Apache Kafka is a widely-used Open Source and Distributed event-streaming platform. It provides a service for the real-time sending & receiving of data between processes, servers, and applications. For storing events and messages in a logical order, Kafka provides a fundamental unit called Topics. Each of the Kafka Topics consists of one or more Kafka partitions. While creating a Kafka topic, you need to specify a unique name, the number of partitions, replication factor, and data retention duration. To optimally design a Kafka Topic that caters to your requirements, you can follow a set of guidelines discussed below.
Best Strategies for Creating a Kafka Topic
When creating a Kafka Topic, there is no single strategy to optimally configure your Kafka Topic parameters. However, you can decide on a strategy based on the following aspects that suit your business needs and provide the best possible solution:
- Higher Throughput
- Improved Latency
- Better Availability
- Necessary Ordering
- Multiple Event Types in a Single Kafka Topic
- Records without Keys
1. Higher Throughput
Apache Kafka provides an efficient platform by performing writes to different partitions in parallel on both the producer side and the broker side. In turn, this allows expensive operations like compression to take place by effectively consuming more hardware resources. It is to be noted that Apache Kafka passes data from a single partition to a consumer thread. Thus, the higher the number of partitions in a cluster the higher the throughput.
Considering Throughput as your performance factor, you can select an estimated number of partitions based on a rough formula. For instance, assume that t is your desired throughput on a single partition for production p and consumption c. For achieving this, you need to have at least max(t/p, t/c) partitions.

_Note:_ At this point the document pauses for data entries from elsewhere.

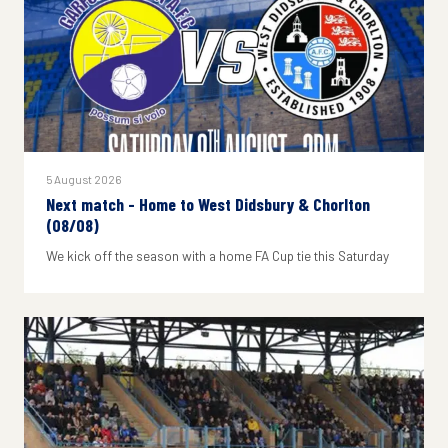
5 August 2026
Next match - Home to West Didsbury & Chorlton
(08/08)
We kick off the season with a home FA Cup tie this Saturday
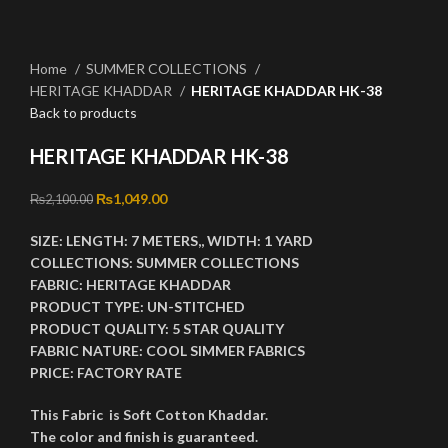
Click to enlarge
Home
SUMMER COLLECTIONS
HERITAGE KHADDAR
HERITAGE KHADDAR HK-38
Back to products
HERITAGE KHADDAR HK-38
Original price was: ₨2,100.00.
₨
1,049.00
Current price is: ₨1,049.00.
₨
2,100.00
SIZE:
LENGTH:
7 METERS,,
WIDTH:
1 YARD
COLLECTIONS:
SUMMER COLLECTIONS
FABRIC:
HERITAGE KHADDAR
PRODUCT TYPE:
UN-STITCHED
PRODUCT QUALITY:
5 STAR QUALITY
FABRIC NATURE:
COOL SIMMER FABRICS
PRICE:
FACTORY RATE
This Fabric is Soft Cotton Khaddar.
The color and finish is guaranteed.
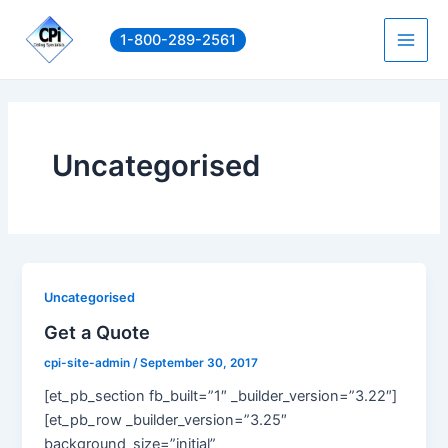
Skip
to
1-800-289-2561
Main
content
Men
Uncategorised
Uncategorised
Get a Quote
cpi-site-admin
/
September 30, 2017
[et_pb_section fb_built=”1″ _builder_version=”3.22″]
[et_pb_row _builder_version=”3.25″
background_size=”initial”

However, too many partitions can also be problematic from the Producer’s perspective. A producer has an upper limit set for its memory for buffering incoming messages. After enough data is queued in the buffer, it is then passed on to the broker. More partitions mean more memory required for the Producer than the configured limit. Hence, for a good throughput, it is recommended to allocate at least a few 10s of KB per partition being produced in the producer. Later, you can also configure the total amount of memory when the number of partitions increases significantly.
2. Improved Latency
Kafka’s end-to-end latency is defined by the time between the producer publishing the message and the consumer reading the message. Kafka publishes the message to the consumer only after the message is replicated in all other replicas. Hence, the time taken in the replications contributes significantly to end-to-end latency. Owing to its Architecture, Kafka broker uses a single thread to carry out the replication for all the partitions with another broker. Therefore, too many partitions may cause a significant delay. Keeping Latency in focus, you can limit the number of partitions per broker to 100 x b x r. Here, b represents the number of brokers in a Kafka cluster and r is the value of the replication factor.
3. Better Availability
Taking complete care of your data, Kafka replicates your data providing high availability & durability. According to the replication factor set by you, a partition can have several replicas stored in different brokers. All the replicas are automatically managed & kept in sync by Kafka. The recommended value for the replication factor is 3. For better availability, it is also a good practice to set the “min.insync.replicas” to “all”. This ensures that a new message written is replicated to all the replicas else the message will be considered a fail.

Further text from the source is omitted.